Machines aren’t really the problem. The problem is in not taking advantage of the chance to have and control machines. These machines can be thought of as human extensions. The Machine NFTs are looking to establish a machine economy in which individuals have a share of the machines that drive it. The machines will continue to be improved and maintained by these individuals. The economy may be able to subsidize machine purchases and NFTs will allow everyone to earn.
Internet of Things and the Economy of Things The Economy of Things
Corporations and governments control the Web2 machines, also called Internet of Things. This centralized entity can access all of the money it generates, as well as any other limited amounts. Aside from that, any machine that wants to render service must rely on these entities, which puts someone’s safety, privacy, functionality, and availability at risk.
The Economy of All Things eliminates these restrictions, according to peaq. Web3 is a combination of Web1’s decentralized capabilities and Web2’s advanced functionality to solve the issues in the former. Web3 allows machines to work faster, save energy, and do more important tasks. Web3 allows individuals to own their items and make them. They make a profit at the end of it all. Peaq is clamoring for this.
Peaq’s Innovative Approach
Peaq’s mission is to create a new machine economy through the use of Web3 potentials. You can gain hugely without taking any risks, and also own your machines with peaq tokens. These tokens allow you to purchase Machine NFTs. According to the network, it would open up the possibilities of machines. The first protocol, peaq aligns the incentives of all stakeholders through machines that offer services and create a loop to value.

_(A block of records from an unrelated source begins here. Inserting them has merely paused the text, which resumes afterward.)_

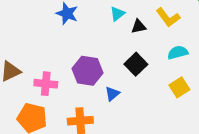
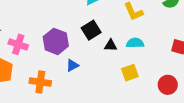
black triangle: (139, 27) -> (111, 45), moved
black square: (136, 64) -> (91, 30), moved

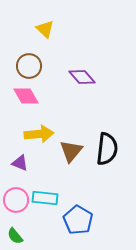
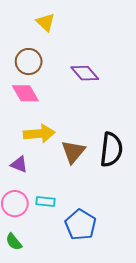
cyan rectangle: (45, 198) -> (46, 201), size x0.7

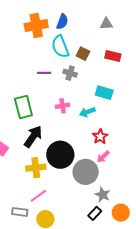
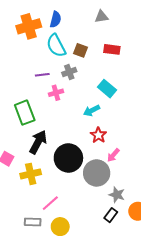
gray cross: (70, 73) -> (69, 72), turned -32
cyan rectangle: (104, 93) -> (107, 89), turned 30
pink cross: (63, 106) -> (56, 93), moved
red star: (100, 137) -> (98, 135), moved
yellow cross: (36, 168) -> (31, 174), moved

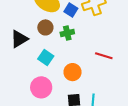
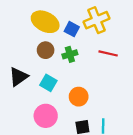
black triangle: (19, 39) -> (18, 77), moved
red line: (104, 56) -> (108, 53), moved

The loop of value includes stakeholders who provide liquidity, and get their yields. Machines must have earned revenues by rendering services. Decentralized apps will be used by machines to provide services and revenue to the network. The network will also leverage DeFi in order to support new SSIs.
Peaq creates an economic future in machines. Leveraging the protocol will help generate profits. These NFTs, or machine-realized machines, are guaranteed to bring in a steady stream of revenue if the machines keep rendering services.